Clagett Farm, once known as Navajo, is a 285 acre working farm located in Upper Marlboro, Maryland.
It is owned and operated by the Chesapeake Bay Foundation.

==History==
Thomas Clagett, of the plantation known
as Weston, was one of the largest landholders in the Marlboro area. Thomas Clagett purchased this tract, 822 acres of
Bealls Chance, Green Spring, etc., in equity from the representatives of John E.
Berry in 1831. Along with additional lands acquired at about the same time,
Thomas Clagett created two plantations, The Cottage and Strawberry Hill,
totaling approximately 1,000 acres. Thomas conveyed The Cottage to his second
son, Charles, at the time of his marriage to Mary Mullikin in 1846.

Charles Clagett produced tobacco, livestock and
wool until after the Civil War when he gave up tobacco and focused on
livestock production. In addition to farming, Charles Clagett served for
twenty years as a judge of the County Orphans Court.

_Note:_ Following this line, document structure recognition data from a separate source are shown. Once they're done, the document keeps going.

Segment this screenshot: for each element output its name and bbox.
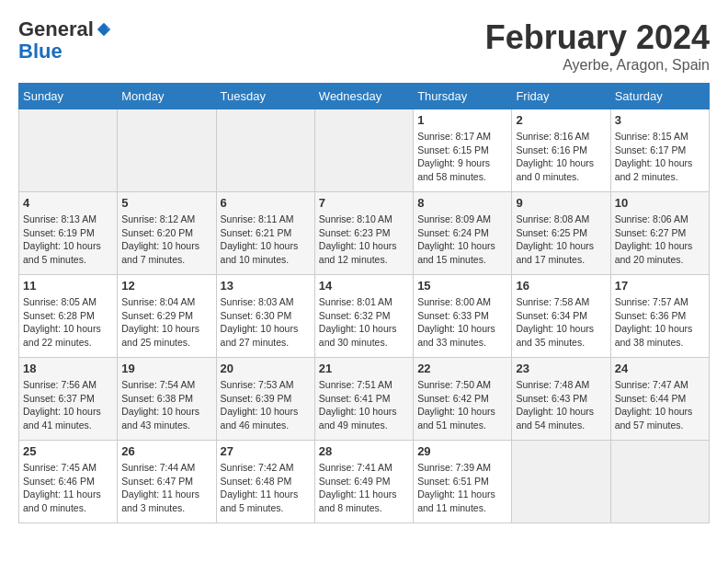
calendar-cell [610,441,709,523]
day-info: Sunrise: 8:09 AM Sunset: 6:24 PM Dayligh… [417,213,507,267]
day-number: 8 [417,196,507,210]
calendar-cell [216,109,314,192]
day-number: 11 [23,279,113,293]
calendar-cell: 3Sunrise: 8:15 AM Sunset: 6:17 PM Daylig… [610,109,709,192]
calendar-week-row: 18Sunrise: 7:56 AM Sunset: 6:37 PM Dayli… [19,358,710,441]
calendar-week-row: 4Sunrise: 8:13 AM Sunset: 6:19 PM Daylig… [19,192,710,275]
logo-icon [96,21,112,38]
day-number: 16 [516,279,606,293]
calendar-cell: 29Sunrise: 7:39 AM Sunset: 6:51 PM Dayli… [414,441,512,523]
day-number: 3 [615,113,705,127]
page-header: General Blue February 2024 Ayerbe, Arago… [18,18,710,74]
day-info: Sunrise: 7:54 AM Sunset: 6:38 PM Dayligh… [121,378,211,432]
calendar-cell: 12Sunrise: 8:04 AM Sunset: 6:29 PM Dayli… [118,275,216,358]
calendar-cell: 16Sunrise: 7:58 AM Sunset: 6:34 PM Dayli… [512,275,610,358]
day-number: 14 [319,279,409,293]
day-number: 2 [516,113,606,127]
calendar-cell: 10Sunrise: 8:06 AM Sunset: 6:27 PM Dayli… [610,192,709,275]
calendar-cell: 24Sunrise: 7:47 AM Sunset: 6:44 PM Dayli… [610,358,709,441]
day-info: Sunrise: 8:01 AM Sunset: 6:32 PM Dayligh… [319,295,409,350]
day-info: Sunrise: 7:58 AM Sunset: 6:34 PM Dayligh… [516,295,606,350]
day-info: Sunrise: 7:57 AM Sunset: 6:36 PM Dayligh… [615,295,705,350]
day-number: 6 [221,196,311,210]
day-number: 1 [417,113,507,127]
day-info: Sunrise: 8:04 AM Sunset: 6:29 PM Dayligh… [121,295,211,350]
calendar-cell: 23Sunrise: 7:48 AM Sunset: 6:43 PM Dayli… [512,358,610,441]
day-number: 17 [615,279,705,293]
logo: General Blue [18,18,112,63]
day-info: Sunrise: 8:12 AM Sunset: 6:20 PM Dayligh… [121,213,211,267]
day-info: Sunrise: 8:17 AM Sunset: 6:15 PM Dayligh… [417,130,507,184]
calendar-cell: 22Sunrise: 7:50 AM Sunset: 6:42 PM Dayli… [414,358,512,441]
calendar-cell: 1Sunrise: 8:17 AM Sunset: 6:15 PM Daylig… [414,109,512,192]
day-info: Sunrise: 7:51 AM Sunset: 6:41 PM Dayligh… [319,378,409,432]
title-block: February 2024 Ayerbe, Aragon, Spain [485,18,710,74]
day-number: 19 [121,362,211,375]
day-number: 4 [23,196,113,210]
calendar-cell: 17Sunrise: 7:57 AM Sunset: 6:36 PM Dayli… [610,275,709,358]
calendar-cell: 14Sunrise: 8:01 AM Sunset: 6:32 PM Dayli… [314,275,413,358]
calendar-header-friday: Friday [512,84,610,109]
day-info: Sunrise: 7:39 AM Sunset: 6:51 PM Dayligh… [417,461,507,515]
day-info: Sunrise: 8:00 AM Sunset: 6:33 PM Dayligh… [417,295,507,350]
calendar-week-row: 25Sunrise: 7:45 AM Sunset: 6:46 PM Dayli… [19,441,710,523]
day-number: 23 [516,362,606,375]
calendar-cell [512,441,610,523]
calendar-week-row: 11Sunrise: 8:05 AM Sunset: 6:28 PM Dayli… [19,275,710,358]
day-number: 26 [121,444,211,458]
day-number: 24 [615,362,705,375]
day-info: Sunrise: 7:44 AM Sunset: 6:47 PM Dayligh… [121,461,211,515]
day-number: 20 [221,362,311,375]
month-year-title: February 2024 [485,18,710,57]
day-info: Sunrise: 8:05 AM Sunset: 6:28 PM Dayligh… [23,295,113,350]
calendar-cell: 20Sunrise: 7:53 AM Sunset: 6:39 PM Dayli… [216,358,314,441]
day-info: Sunrise: 8:16 AM Sunset: 6:16 PM Dayligh… [516,130,606,184]
day-info: Sunrise: 7:53 AM Sunset: 6:39 PM Dayligh… [221,378,311,432]
calendar-header-sunday: Sunday [19,84,118,109]
calendar-week-row: 1Sunrise: 8:17 AM Sunset: 6:15 PM Daylig… [19,109,710,192]
day-info: Sunrise: 7:41 AM Sunset: 6:49 PM Dayligh… [319,461,409,515]
day-number: 18 [23,362,113,375]
day-info: Sunrise: 7:42 AM Sunset: 6:48 PM Dayligh… [221,461,311,515]
calendar-cell [118,109,216,192]
calendar-cell: 6Sunrise: 8:11 AM Sunset: 6:21 PM Daylig… [216,192,314,275]
day-info: Sunrise: 7:48 AM Sunset: 6:43 PM Dayligh… [516,378,606,432]
calendar-cell: 2Sunrise: 8:16 AM Sunset: 6:16 PM Daylig… [512,109,610,192]
day-info: Sunrise: 7:50 AM Sunset: 6:42 PM Dayligh… [417,378,507,432]
calendar-cell: 18Sunrise: 7:56 AM Sunset: 6:37 PM Dayli… [19,358,118,441]
calendar-header-thursday: Thursday [414,84,512,109]
day-info: Sunrise: 8:13 AM Sunset: 6:19 PM Dayligh… [23,213,113,267]
day-info: Sunrise: 8:03 AM Sunset: 6:30 PM Dayligh… [221,295,311,350]
day-number: 13 [221,279,311,293]
day-number: 12 [121,279,211,293]
location-subtitle: Ayerbe, Aragon, Spain [485,57,710,74]
day-info: Sunrise: 7:45 AM Sunset: 6:46 PM Dayligh… [23,461,113,515]
day-info: Sunrise: 8:08 AM Sunset: 6:25 PM Dayligh… [516,213,606,267]
day-number: 10 [615,196,705,210]
day-info: Sunrise: 8:11 AM Sunset: 6:21 PM Dayligh… [221,213,311,267]
calendar-cell [314,109,413,192]
day-number: 15 [417,279,507,293]
calendar-cell: 26Sunrise: 7:44 AM Sunset: 6:47 PM Dayli… [118,441,216,523]
day-number: 9 [516,196,606,210]
calendar-header-row: SundayMondayTuesdayWednesdayThursdayFrid… [19,84,710,109]
calendar-header-monday: Monday [118,84,216,109]
day-number: 5 [121,196,211,210]
day-info: Sunrise: 8:15 AM Sunset: 6:17 PM Dayligh… [615,130,705,184]
calendar-cell: 9Sunrise: 8:08 AM Sunset: 6:25 PM Daylig… [512,192,610,275]
day-number: 25 [23,444,113,458]
calendar-cell: 5Sunrise: 8:12 AM Sunset: 6:20 PM Daylig… [118,192,216,275]
day-number: 29 [417,444,507,458]
calendar-table: SundayMondayTuesdayWednesdayThursdayFrid… [18,83,710,523]
calendar-cell [19,109,118,192]
day-info: Sunrise: 7:47 AM Sunset: 6:44 PM Dayligh… [615,378,705,432]
calendar-cell: 4Sunrise: 8:13 AM Sunset: 6:19 PM Daylig… [19,192,118,275]
day-info: Sunrise: 8:06 AM Sunset: 6:27 PM Dayligh… [615,213,705,267]
day-number: 22 [417,362,507,375]
calendar-cell: 28Sunrise: 7:41 AM Sunset: 6:49 PM Dayli… [314,441,413,523]
calendar-cell: 11Sunrise: 8:05 AM Sunset: 6:28 PM Dayli… [19,275,118,358]
day-info: Sunrise: 8:10 AM Sunset: 6:23 PM Dayligh… [319,213,409,267]
logo-general-text: General [18,18,94,40]
calendar-cell: 8Sunrise: 8:09 AM Sunset: 6:24 PM Daylig… [414,192,512,275]
day-number: 27 [221,444,311,458]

Around 1880, the Ingleside
and Navajo farms were set aside for two of Charles' sons on the
adjoining property.
Upon his death in 1894, the farm and The Cottage passed to his younger son, William B. Clagett, whom Charles had previously provided with adjoining property for his
home and farm known as Navajo. William continued to reside at Navajo, and Navajo was leased to a tenant farmer.

==20th century==
For most of the 20th century, the farm would continue to be leased. Upon the death of William in 1911, Navajo farm passed to his son, Charles, and his daughter, Marguerite. After the
death on July 7, 1972 of Charles, who lived and worked in Baltimore as a wealthy lawyer, Navajo was conveyed to the Chesapeake Bay Foundation as a center for environmental education. The 283 acre working farm, formerly known as Navajo, was bequeathed to the Chesapeake Bay Foundation along with $600,000 in 1981 by the estate of Charles Clagett, who made it clear in his will that he wanted the place used for educational purposes.

==Chesapeake Bay Foundation==
Clagett Farm produces over 60,000 pounds of vegetables (and some fruit) each year. The farm strives to use sustainable techniques in farming. Clagett Farm also stresses the vegetable production plan, From the Ground Up, a joint effort by the Chesapeake Bay Foundation and the Capital Area Food Bank to raise a variety of produce and provide food to people of all income levels. Clagett Farm is noted for distributing free or reduced priced produce for the underserved communities in Washington, D.C. Forty percent is distributed free to non-profit organizations including Melwood Women Shelter and Capital Area Food Bank. The other sixty percent is sold to shareholders in the Community Supported Agriculture program.